Labeling a city a regulatory sandbox would suspend many regulations there for a certain period, including rules against fully automated vehicles and drones that venture out of their operator's sight. The government hopes this freedom will spark the development of new technologies and businesses that national lawmakers cannot anticipate, and let officials work out issues such as safety at the local level before innovations are adopted nationally.

The Cabinet Office is expected to select the city of Chiba located near Tokyo and Semboku in Akita Prefecture to the north. Officials are also searching for a third location in Tokyo, Osaka or Aichi prefectures. Chiba and Semboku have already played host to experiments in automated driving and long-range drones in their status as National Strategic Special Zones, where the national government can decide to relax certain regulations.

By the end of this year, the Cabinet Office will create entities for each sandbox to review trials after the fact on criteria such as safety. These organizations will involve engineers, legal experts and representatives of consumer groups, and will work with existing regulatory bodies to determine what rules should be suspended.

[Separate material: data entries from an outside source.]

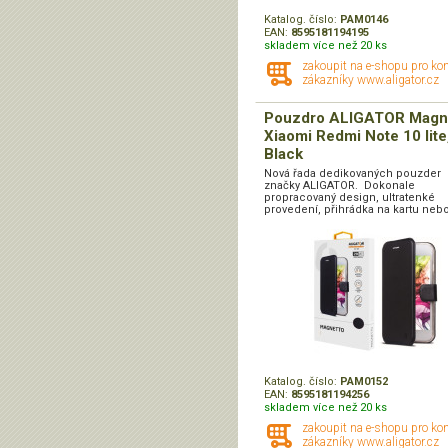
Katalog. číslo:
PAM0146
EAN:
8595181194195
skladem více než 20 ks
zakoupit na e-shopu pro ko
zákazníky www.aligator.cz
Pouzdro ALIGATOR Magn
Xiaomi Redmi Note 10 lite
Black
Nová řada dedikovaných pouzder
značky ALIGATOR. Dokonale
propracovaný design, ultratenké
provedení, přihrádka na kartu nebo
Katalog. číslo:
PAM0152
EAN:
8595181194256
skladem více než 20 ks
zakoupit na e-shopu pro ko
zákazníky www.aligator.cz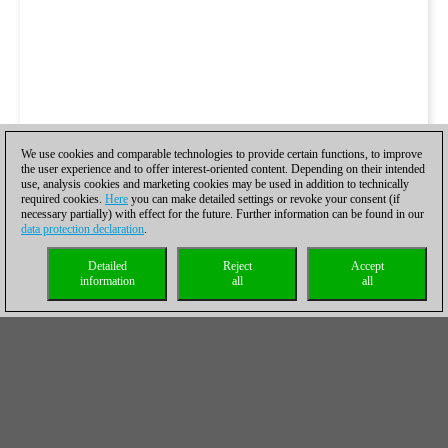
We use cookies and comparable technologies to provide certain functions, to improve
the user experience and to offer interest-oriented content. Depending on their intended
use, analysis cookies and marketing cookies may be used in addition to technically
required cookies.
Here
you can make detailed settings or revoke your consent (if
necessary partially) with effect for the future. Further information can be found in our
data protection declaration
.
Detailed
Reject
Accept
information
all
all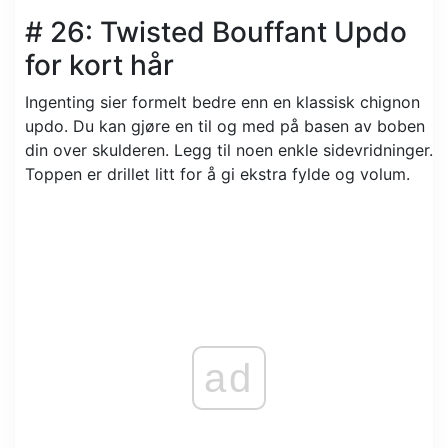
# 26: Twisted Bouffant Updo
for kort hår
Ingenting sier formelt bedre enn en klassisk chignon
updo. Du kan gjøre en til og med på basen av boben
din over skulderen. Legg til noen enkle sidevridninger.
Toppen er drillet litt for å gi ekstra fylde og volum.
ad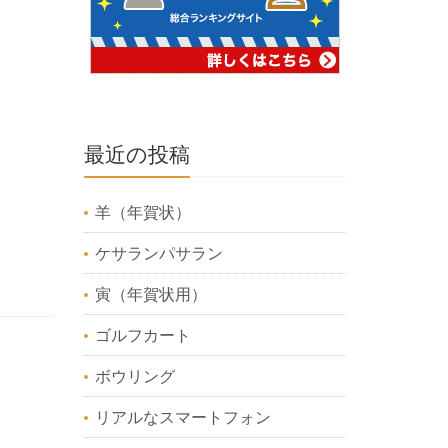
最近の投稿
羊（年賀状）
ケサランパサラン
寅（年賀状用）
ゴルフカート
ボウリング
リアルなスマートフォン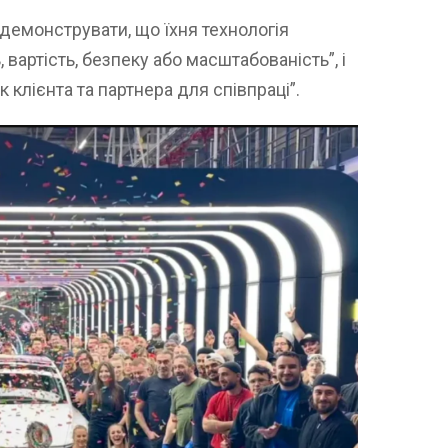
одемонструвати, що їхня технологія
 вартість, безпеку або масштабованість”, і
 клієнта та партнера для співпраці”.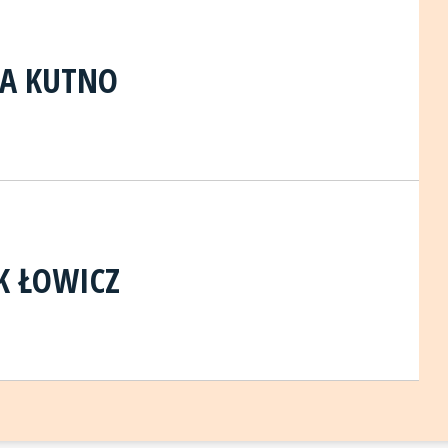
KA KUTNO
K ŁOWICZ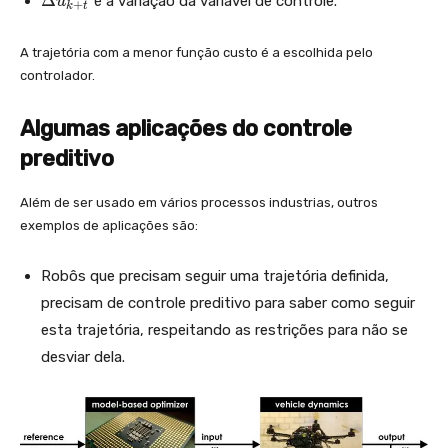
t
Δ
é a variação da variável de controle.
u
+
k
t
+
D
=
t
el
k
A trajetória com a menor função custo é a escolhida pelo
}
t
controlador.
+
a
u
p
_
Algumas aplicações do controle
}
{
preditivo
(
k
+
W
Além de ser usado em vários processos industrias, outros
t
_{
exemplos de aplicações são:
}
e}
\c
Robôs que precisam seguir uma trajetória definida,
d
precisam de controle preditivo para saber como seguir
ot
esta trajetória, respeitando as restrições para não se
e_
desviar dela.
{k
+
t}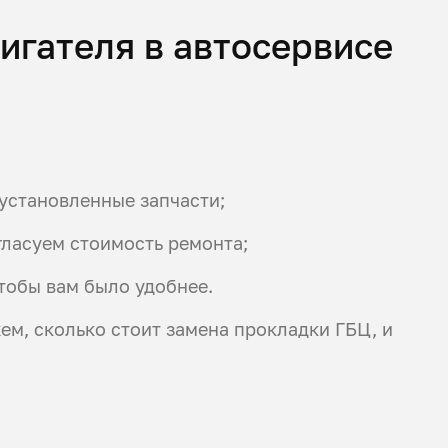
игателя в автосервисе
установленные запчасти;
ласуем стоимость ремонта;
тобы вам было удобнее.
жем, сколько стоит замена прокладки ГБЦ, и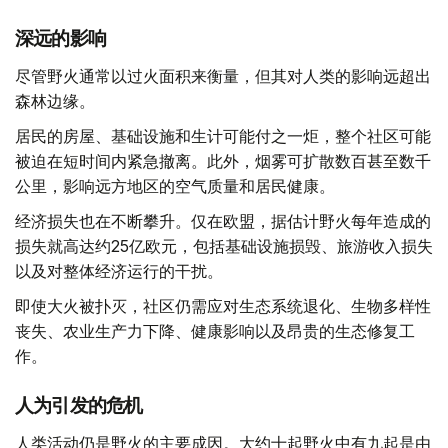
深远的影响
尽管野火通常以过火面积来衡量，但其对人类的影响远超出
森林边缘。
居民的房屋、基础设施和生计可能付之一炬，整个社区可能
被迫在短时间内紧急撤离。此外，烟雾可扩散数百甚至数千
公里，影响远方地区的空气质量和居民健康。
经济损失也在不断攀升。仅在欧盟，据估计野火每年造成的
损失就高达约25亿欧元，包括基础设施损毁、旅游收入损失
以及对整体经济运行的干扰。
即使大火被扑灭，社区仍需应对生态系统退化、生物多样性
丧失、农业生产力下降、健康影响以及昂贵的生态修复工
作。
人为引发的危机
人类活动仍是野火的主要成因。大约十起野火中有九起是由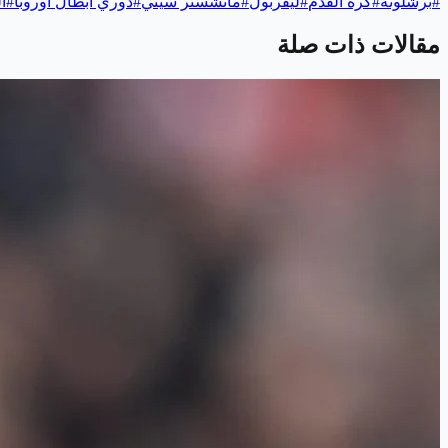
#
برشلونة
#
كرة القدم
#
ليفربول
#
مانشستر سيتي
#
دوري أبطال أوروبا
#
ا
مقالات ذات صلة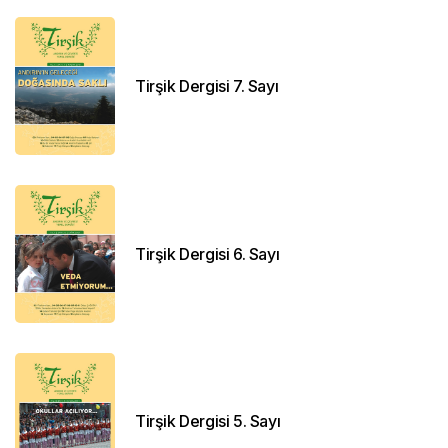
Tirşik Dergisi 7. Sayı
Tirşik Dergisi 6. Sayı
Tirşik Dergisi 5. Sayı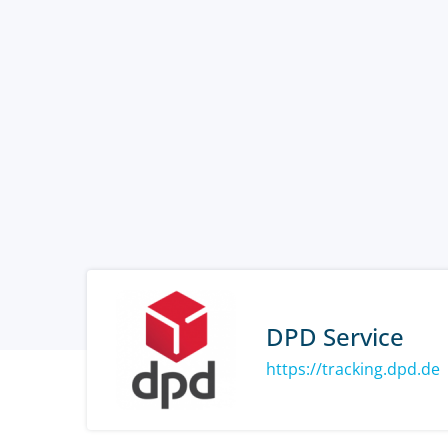
DPD Service
https://tracking.dpd.de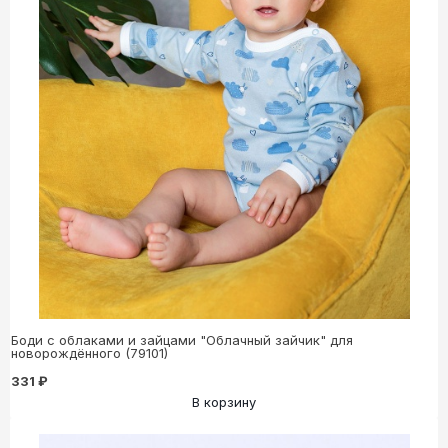
Боди с облаками и зайцами "Облачный зайчик" для
новорождённого (79101)
331 ₽
В корзину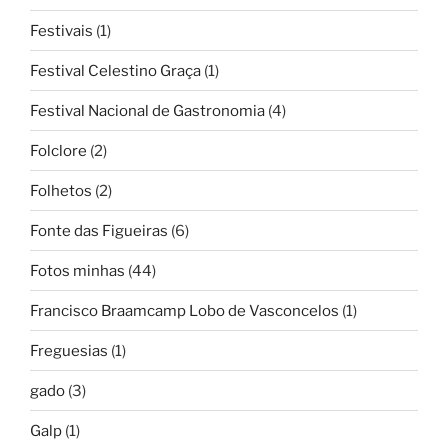
Festivais
(1)
Festival Celestino Graça
(1)
Festival Nacional de Gastronomia
(4)
Folclore
(2)
Folhetos
(2)
Fonte das Figueiras
(6)
Fotos minhas
(44)
Francisco Braamcamp Lobo de Vasconcelos
(1)
Freguesias
(1)
gado
(3)
Galp
(1)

Necessary legal changes will be brought before the Diet in early 2018.

The government also looks to simplify and clarify pre-approval procedures for testing to help next-generation technologies move faster from theory to practice. To clear the way for a June experiment in Chiba using drones to deliver packages, plans had to be discussed with 12 groups, including a fisheries association and a port operator.

Tokyo said in the spring of 2017 that it intended to test fully automated vehicles on the roads around Haneda Airport. But political considerations may knock the capital out of the running to become a full-fledged regulatory sandbox: Gov. Yuriko Koike lambasted Prime Minister Shinzo Abe's government during her losing campaign for her national Party of Hope in the recent lower house election.